(About this exercise): Copy out exactly the lines below that run from the one holding "pan. The result" to the one holding "Penguin, Macmillan and Scholastic and", keeping both of those lines and no others.

(Recorded data):
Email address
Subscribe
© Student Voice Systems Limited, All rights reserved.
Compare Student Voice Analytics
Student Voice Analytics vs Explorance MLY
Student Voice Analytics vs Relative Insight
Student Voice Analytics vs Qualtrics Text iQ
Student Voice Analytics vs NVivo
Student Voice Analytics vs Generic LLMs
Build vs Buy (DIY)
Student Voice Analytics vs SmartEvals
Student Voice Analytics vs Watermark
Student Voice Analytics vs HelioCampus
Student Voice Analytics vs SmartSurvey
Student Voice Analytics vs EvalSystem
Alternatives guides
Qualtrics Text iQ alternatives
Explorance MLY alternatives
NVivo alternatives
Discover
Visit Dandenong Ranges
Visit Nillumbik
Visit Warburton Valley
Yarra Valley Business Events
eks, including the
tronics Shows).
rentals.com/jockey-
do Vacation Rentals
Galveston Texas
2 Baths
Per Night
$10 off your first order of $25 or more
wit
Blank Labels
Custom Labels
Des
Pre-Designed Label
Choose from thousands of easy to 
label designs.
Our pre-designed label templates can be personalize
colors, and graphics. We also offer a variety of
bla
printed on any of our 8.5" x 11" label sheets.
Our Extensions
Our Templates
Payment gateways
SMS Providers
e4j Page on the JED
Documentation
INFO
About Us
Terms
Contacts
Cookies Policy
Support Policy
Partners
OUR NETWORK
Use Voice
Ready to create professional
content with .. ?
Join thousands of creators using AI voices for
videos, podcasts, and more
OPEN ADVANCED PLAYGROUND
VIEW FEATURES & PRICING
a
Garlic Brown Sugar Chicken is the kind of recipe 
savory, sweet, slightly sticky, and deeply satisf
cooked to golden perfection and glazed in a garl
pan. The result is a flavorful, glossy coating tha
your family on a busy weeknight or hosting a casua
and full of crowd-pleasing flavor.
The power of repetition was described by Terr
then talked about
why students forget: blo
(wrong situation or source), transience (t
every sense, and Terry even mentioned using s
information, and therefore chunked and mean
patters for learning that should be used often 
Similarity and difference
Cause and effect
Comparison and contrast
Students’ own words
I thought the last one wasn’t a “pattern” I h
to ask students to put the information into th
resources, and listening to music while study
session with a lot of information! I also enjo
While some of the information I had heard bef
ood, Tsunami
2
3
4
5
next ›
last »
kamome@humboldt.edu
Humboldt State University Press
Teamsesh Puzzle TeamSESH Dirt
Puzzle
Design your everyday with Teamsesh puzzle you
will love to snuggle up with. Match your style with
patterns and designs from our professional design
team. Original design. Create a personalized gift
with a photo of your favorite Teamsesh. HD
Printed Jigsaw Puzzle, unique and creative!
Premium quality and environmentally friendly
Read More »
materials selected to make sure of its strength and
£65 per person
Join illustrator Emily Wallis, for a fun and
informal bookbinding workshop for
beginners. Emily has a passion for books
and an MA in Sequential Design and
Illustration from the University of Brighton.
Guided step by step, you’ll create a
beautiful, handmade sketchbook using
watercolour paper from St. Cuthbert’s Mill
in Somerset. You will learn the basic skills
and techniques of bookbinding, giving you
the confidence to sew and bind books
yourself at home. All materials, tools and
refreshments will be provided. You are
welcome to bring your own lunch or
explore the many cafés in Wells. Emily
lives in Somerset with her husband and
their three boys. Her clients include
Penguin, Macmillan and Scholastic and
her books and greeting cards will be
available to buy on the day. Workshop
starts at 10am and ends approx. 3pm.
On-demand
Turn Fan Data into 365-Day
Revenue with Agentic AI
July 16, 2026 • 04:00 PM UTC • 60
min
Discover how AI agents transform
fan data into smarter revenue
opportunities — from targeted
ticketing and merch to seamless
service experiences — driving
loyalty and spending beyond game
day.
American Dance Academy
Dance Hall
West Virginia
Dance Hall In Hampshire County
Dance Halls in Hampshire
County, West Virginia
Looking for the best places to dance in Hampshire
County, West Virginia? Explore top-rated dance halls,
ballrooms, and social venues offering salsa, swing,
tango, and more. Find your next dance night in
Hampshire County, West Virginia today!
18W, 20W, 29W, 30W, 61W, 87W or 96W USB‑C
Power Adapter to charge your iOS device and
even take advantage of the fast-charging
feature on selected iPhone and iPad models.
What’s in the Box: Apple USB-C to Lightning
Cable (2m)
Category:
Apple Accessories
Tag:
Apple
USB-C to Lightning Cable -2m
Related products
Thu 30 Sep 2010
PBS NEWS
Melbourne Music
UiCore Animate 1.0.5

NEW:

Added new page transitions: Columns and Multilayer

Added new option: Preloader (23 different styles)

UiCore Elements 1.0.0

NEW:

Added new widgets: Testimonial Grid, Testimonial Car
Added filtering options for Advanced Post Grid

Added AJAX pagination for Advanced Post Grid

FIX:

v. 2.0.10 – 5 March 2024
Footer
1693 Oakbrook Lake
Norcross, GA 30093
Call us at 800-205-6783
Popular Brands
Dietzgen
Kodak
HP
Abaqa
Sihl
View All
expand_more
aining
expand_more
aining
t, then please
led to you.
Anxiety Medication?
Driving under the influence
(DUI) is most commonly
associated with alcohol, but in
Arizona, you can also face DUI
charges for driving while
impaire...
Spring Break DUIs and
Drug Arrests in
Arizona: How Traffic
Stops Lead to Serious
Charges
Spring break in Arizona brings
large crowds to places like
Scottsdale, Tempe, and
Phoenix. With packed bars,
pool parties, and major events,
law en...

(Written reply):
pan. The result is a flavorful, glossy coating tha
your family on a busy weeknight or hosting a casua
and full of crowd-pleasing flavor.
The power of repetition was described by Terr
then talked about
why students forget: blo
(wrong situation or source), transience (t
every sense, and Terry even mentioned using s
information, and therefore chunked and mean
patters for learning that should be used often 
Similarity and difference
Cause and effect
Comparison and contrast
Students’ own words
I thought the last one wasn’t a “pattern” I h
to ask students to put the information into th
resources, and listening to music while study
session with a lot of information! I also enjo
While some of the information I had heard bef
ood, Tsunami
2
3
4
5
next ›
last »
kamome@humboldt.edu
Humboldt State University Press
Teamsesh Puzzle TeamSESH Dirt
Puzzle
Design your everyday with Teamsesh puzzle you
will love to snuggle up with. Match your style with
patterns and designs from our professional design
team. Original design. Create a personalized gift
with a photo of your favorite Teamsesh. HD
Printed Jigsaw Puzzle, unique and creative!
Premium quality and environmentally friendly
Read More »
materials selected to make sure of its strength and
£65 per person
Join illustrator Emily Wallis, for a fun and
informal bookbinding workshop for
beginners. Emily has a passion for books
and an MA in Sequential Design and
Illustration from the University of Brighton.
Guided step by step, you’ll create a
beautiful, handmade sketchbook using
watercolour paper from St. Cuthbert’s Mill
in Somerset. You will learn the basic skills
and techniques of bookbinding, giving you
the confidence to sew and bind books
yourself at home. All materials, tools and
refreshments will be provided. You are
welcome to bring your own lunch or
explore the many cafés in Wells. Emily
lives in Somerset with her husband and
their three boys. Her clients include
Penguin, Macmillan and Scholastic and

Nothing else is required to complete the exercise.